The last edition had gone to press. The familiar scramble was over—until tomorrow. Johnny grabbed his coat. Those starting on the night shift chatted to their daytime counterparts. The cracked leather of the seats they traded did not even have a chance to cool down. The search for stories, the proprietor’s pursuit of sales and money, never stopped.
“Coming for a livener?” said Bill, licking his lips. “I’m spitting feathers.”
“I’d like to…Thing is, I’ve got a date,” said Johnny. It was not a lie…exactly. He did have a date with Daisy for tonight—until he broke it off. He just needed some pretext to ensure that his mentor would not want to tag along.
“Just one, old boy, I promise.” Bill’s bloodshot eyes took on a pleading expression.
Johnny felt guilty. Bill had gone to the trouble of calling round his contacts, all of whom assured him everyone was present and accounted for at Snow Hill. He owed the guy a drink, at the very least. But he knew from experience that there was no such thing as “just one” drink where Bill was concerned; invariably their sessions would expand into full-blown binges and another evening would be lost before he knew it.
“Let’s make it Thursday instead, eh?”
“Right you are.” Bill rubbed his hands together. “Happy spooning.”

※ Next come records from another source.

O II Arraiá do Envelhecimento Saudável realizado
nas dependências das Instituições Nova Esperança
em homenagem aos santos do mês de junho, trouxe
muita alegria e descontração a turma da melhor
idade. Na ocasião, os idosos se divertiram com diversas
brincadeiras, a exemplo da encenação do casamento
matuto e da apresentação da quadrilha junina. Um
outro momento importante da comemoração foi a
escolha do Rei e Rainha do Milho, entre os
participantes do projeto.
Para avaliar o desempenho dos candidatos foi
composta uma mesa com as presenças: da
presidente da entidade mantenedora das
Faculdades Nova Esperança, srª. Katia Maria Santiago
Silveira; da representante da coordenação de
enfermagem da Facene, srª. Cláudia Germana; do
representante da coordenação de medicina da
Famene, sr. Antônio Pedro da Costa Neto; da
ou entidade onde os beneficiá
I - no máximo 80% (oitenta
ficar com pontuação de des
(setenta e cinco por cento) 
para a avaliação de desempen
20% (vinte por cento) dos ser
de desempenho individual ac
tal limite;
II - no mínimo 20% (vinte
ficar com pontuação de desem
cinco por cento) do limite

Wasting no time, Johnny legged it along Fleet Street before any other colleagues tried to waylay him. He headed up Shoe Lane, past the cacophonous printing works, and under Holborn Viaduct. As he ran across Farringdon Road, skirting the western end of Smithfield Market, he glanced up Snow Hill, wondering whether he’d see Matt leaving the police station. The steep, winding road was deserted. Back before the Viaduct was built, all traffic from the City to the West End had been forced to negotiate Snow Hill. Nowadays it was something of a backwater. The police station was one of the few places showing any sign of life: its reassuring blue light was a beacon in the dark.

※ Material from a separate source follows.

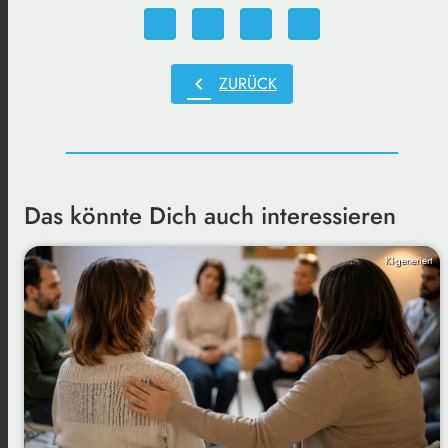
chevron_left
ZURÜCK
Das könnte Dich auch interessieren
KI-generiert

Built just over a decade ago, the station was an odd, bow-fronted building in the middle of a curving terrace. Five-storeys tall, narrow and gabled, it was reminiscent of a uniformed constable standing to attention. The compact façade was deceptive: Snow Hill station-house extended all the way back to Cock Lane at the rear, so there was plenty of room inside for the whole of B Division. A blue plaque informed passers-by that it stood on the site of the Saracen’s Head Inn. Matt, who often had to endure the protracted company of Philip Dwyer, a desk sergeant who fancied himself something of a local historian, would occasionally regurgitate the fascinating facts—especially concerning murders and executions—with which he had been forcibly fed. Johnny knew a few additional facts of his own: it was in the Saracen’s Head that Nicholas Nickleby had met the one-eyed Wackford Squeers.